The other type of dynamic analysis is dynamic symbolic execution which has good semantic insight but is limited with respect of scalability.

Analysis engine
In Angr, design points consider modern processors and OS and usability.
This design contains five submodules :
1. Intermediate Representation
    Implement an Intermediate Representation and leveraging linVEX to support different architecture
2. Binary Loading
    Load given binary code and its requirements then initialize program state.
3. Program State Representation/Modification
    SimState in SimuVEX collect state which originally specified by user
4. Data Model
    Claripy module is for representing values which are in registers, as expressions and it can translate them to data itself.     Claripy has a modular design.
5. Full-Program Analysis
    Angr use both dynamic symbolic execution and control flow graph recovery to analyze.

Two main interfaces are Path Groups and Analyses.
Path group is for dynamic symbolic execution and manage paths. Analyses are to manage full program analysis. Angr store some true information in the knowledge base to use them.
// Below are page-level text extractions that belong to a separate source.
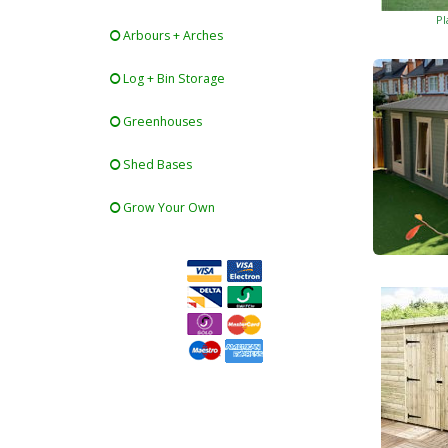
Pl
Arbours + Arches
Log + Bin Storage
Greenhouses
Shed Bases
Grow Your Own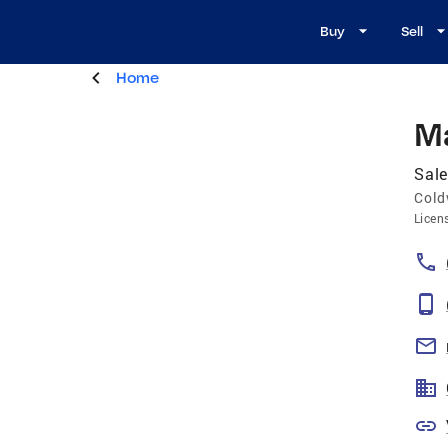
Buy
Sell
Home
M
Sale
Cold
Licen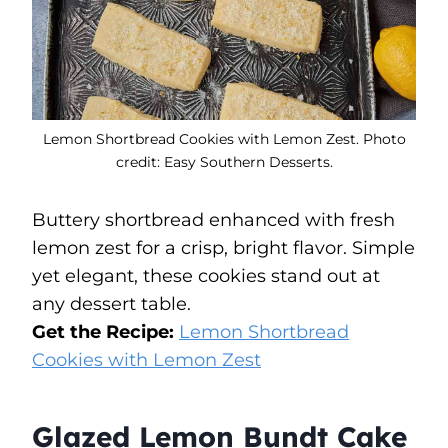
Lemon Shortbread Cookies with Lemon Zest. Photo
credit: Easy Southern Desserts.
Buttery shortbread enhanced with fresh
lemon zest for a crisp, bright flavor. Simple
yet elegant, these cookies stand out at
any dessert table.
Get the Recipe:
Lemon Shortbread
Cookies with Lemon Zest
Glazed Lemon Bundt Cake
Angr is a python library. And it can be installed using pip command.In Angr they used a corpus of CGC binaries, released by DARPA, to carry out their evaluation and implemented these techniques: CFG recovery, dynamic and static vulnerability discovery, crash replay, exploitation, and exploit hardening.


**AEG: Automatic Exploit Generation**

Exploit generation is very hard for human so automatic exploit generation is program which find vulnerabilities and write exploit string for them.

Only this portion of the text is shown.